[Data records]
========================================

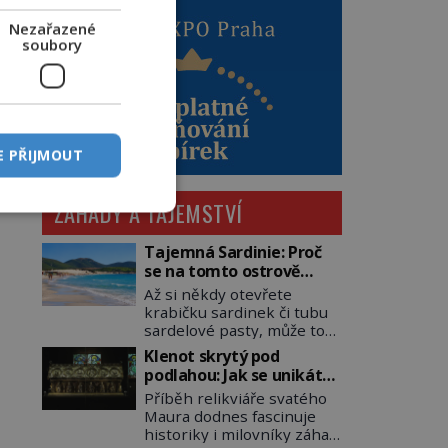
Nezařazené
soubory
E PŘIJMOUT
ZÁHADY A TAJEMSTVÍ
Tajemná Sardinie: Proč
se na tomto ostrově
nedoporučuje pytlovat
Až si někdy otevřete
„mořské brambory“?
krabičku sardinek či tubu
sardelové pasty, může to
být i lehké pozvání na
Klenot skrytý pod
cestu do srdce
podlahou: Jak se unikátní
Středozemního moře, na
románský poklad dostal
Příběh relikviáře svatého
ostrov hrdých Sardů.
do zapadlého Bečova?
Maura dodnes fascinuje
Věděli jste, že to byl právě
historiky i milovníky záhad
italský ostrov Sardinie,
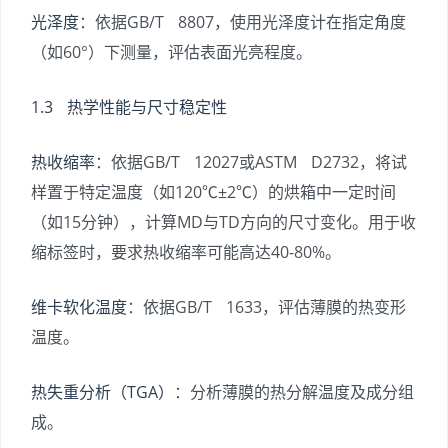
光泽度
：依据GB/T 8807，使用光泽度计在指定角度
（如60°）下测量，评估表面光亮程度。
1.3 热学性能与尺寸稳定性
热收缩率
：依据GB/T 12027或ASTM D2732，将试
样置于特定温度（如120℃±2℃）的烘箱中一定时间
（如15分钟），计算MD与TD方向的尺寸变化。用于收
缩标签时，要求热收缩率可能高达40-80%。
维卡软化温度
：依据GB/T 1633，评估薄膜的热变形
温度。
热失重分析（TGA）
：分析薄膜的热分解温度及成分组
成。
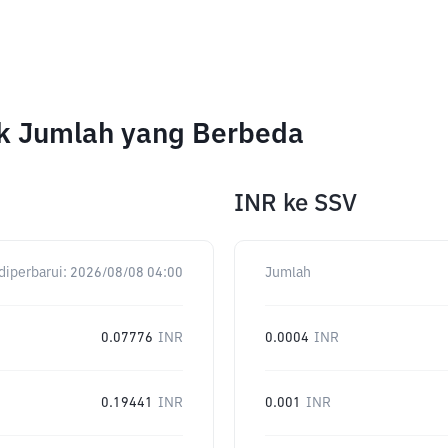
uk Jumlah yang Berbeda
INR
ke
SSV
diperbarui:
2026/08/08 04:00
Jumlah
0.07776
INR
0.0004
INR
0.19441
INR
0.001
INR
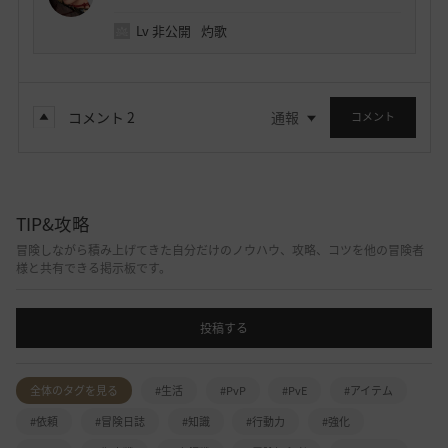
Lv
非公開
灼歌
コメント
2
通報
コメント
TIP&攻略
冒険しながら積み上げてきた自分だけのノウハウ、攻略、コツを他の冒険者
様と共有できる掲示板です。
投稿する
全体のタグを見る
#生活
#PvP
#PvE
#アイテム
#依頼
#冒険日誌
#知識
#行動力
#強化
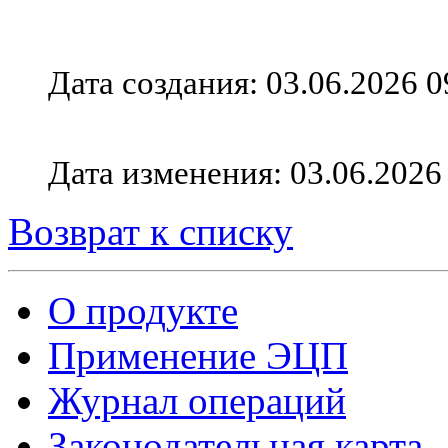
Дата создания: 03.06.2026 0
Дата изменения: 03.06.2026
Возврат к списку
О продукте
Применение ЭЦП
Журнал операций
Законодательная карта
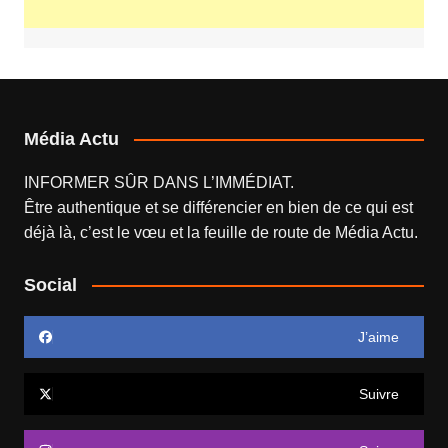
Média Actu
INFORMER SÛR DANS L’IMMÉDIAT.
Être authentique et se différencier en bien de ce qui est
déjà là, c’est le vœu et la feuille de route de
Média Actu
.
Social
J’aime
Suivre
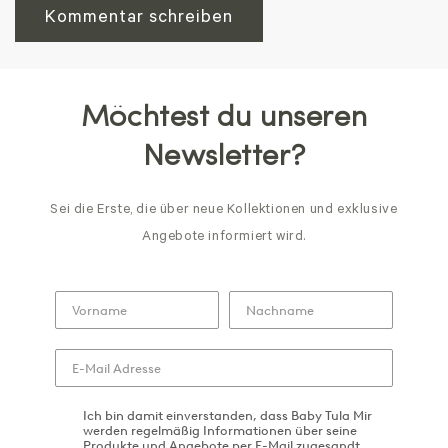
Möchtest du unseren
Newsletter?
Sei die Erste, die über neue Kollektionen und exklusive
Angebote informiert wird.
Ich bin damit einverstanden, dass Baby Tula Mir
werden regelmäßig Informationen über seine
Produkte und Angebote per E-Mail zugesandt.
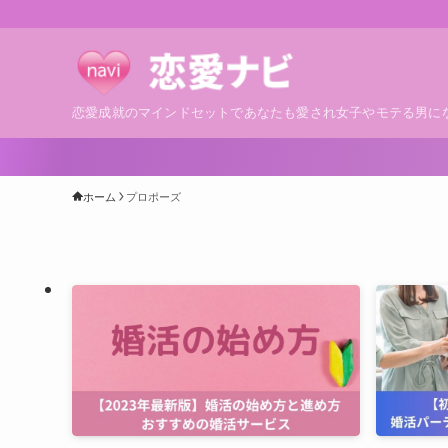
恋愛成就のマインドセットであなたも愛され女子やモテる男に
ホーム
プロポーズ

========================================

- [Task]
Reproduce exactly, with nothing added, the lines from the line with "Angebote informiert wird." through the end of the entries above; pictures are to be left out.

- [Your solution]
Angebote informiert wird.
Ich bin damit einverstanden, dass Baby Tula Mir
werden regelmäßig Informationen über seine
Produkte und Angebote per E-Mail zugesandt.
恋愛成就のマインドセットであなたも愛され女子やモテる男に
ホーム
プロポーズ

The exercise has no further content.